Friday, July 6, 2012

tafoni #3

This is the third post in a series about tafoni -- puzzling natural cavities in rock.  You may want to have a look at #1 and #2.
Tafoni at Harmony Headlands State Park near Cayucos, California.
Tafoni are common along the Central Coast of California.  There were some at almost every beach I visited, though rock type and patterns varied.  Tafoni formation frequently is attributed to salt-weathering.  They are common in saline environments such as deserts and coastal zones, but not all coastal rock supports tafoni, and there are tafoni in other environments as well.  Darn.
We found tafoni in a variety of sizes and shapes (click to view the little guys).
Tafoni come and go.  Note the softer lines of disappearing tafoni in the foreground.
Harmony Headlands, nature geeks for scale.  A short trail leads from a parking lot on
Highway 1 to the coast.  Photo courtesy J. G. LoCascio.
Sometimes coastal tafoni are easy to explain.  At least some of the cavities in the photo below are pholad holes, excavated by boring clams (members of the family Pholadidae) aka piddock clams, rock-eating clams or angel wings.  Empty shells still occupy a few of the holes.  The most common pholads of the area, Penitella penita, are thought to bore mainly by scraping with the ridged edges of their shells, sometimes as much as 4-5 cm per year.  Other species resort to chemicals.
Tafoni, some with remains of boring clams, from Hazard Canyon Reef at Montaña de Oro State Park.
The larger holes are ca 3 cm across.
The abodes of boring clams have a distinctive shape -- narrower at the opening, like the darker hole on the right in the photo below.  But are all these tafoni the same thing?  Many of the larger ones widen upward, with concentric rings inside.  Are these remnants of old pholad holes with the narrower upper part removed?  How about the slight depressions scattered around the bigger holes?  Are these incipient tafoni? or their last remains?
Pholad holes are common in some strata of the Monterey Formation at Hazard's.  The area is accessible via the Hazard Canyon Trail in the north part of Montaña de Oro State Park.
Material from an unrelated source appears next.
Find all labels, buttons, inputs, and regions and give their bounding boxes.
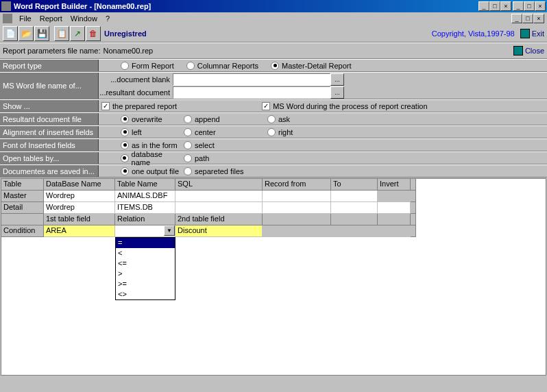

Did the tafoni on the left start as pholad holes, later enlarged by weathering and erosion?  The regular pattern of irregular shapes, adjacent to fractures, is puzzling.  Whatever the origins, Nature has worked her magic to produce enchanting rock art.


These tafoni are on the rock outcrop on the right edge of the photo below, at Moonstone Beach near Cambria.
A sampling of chert and other pebbles deposited by waves in tafoni at Moonstone Beach; pebbles are ca 0.5-1 cm across.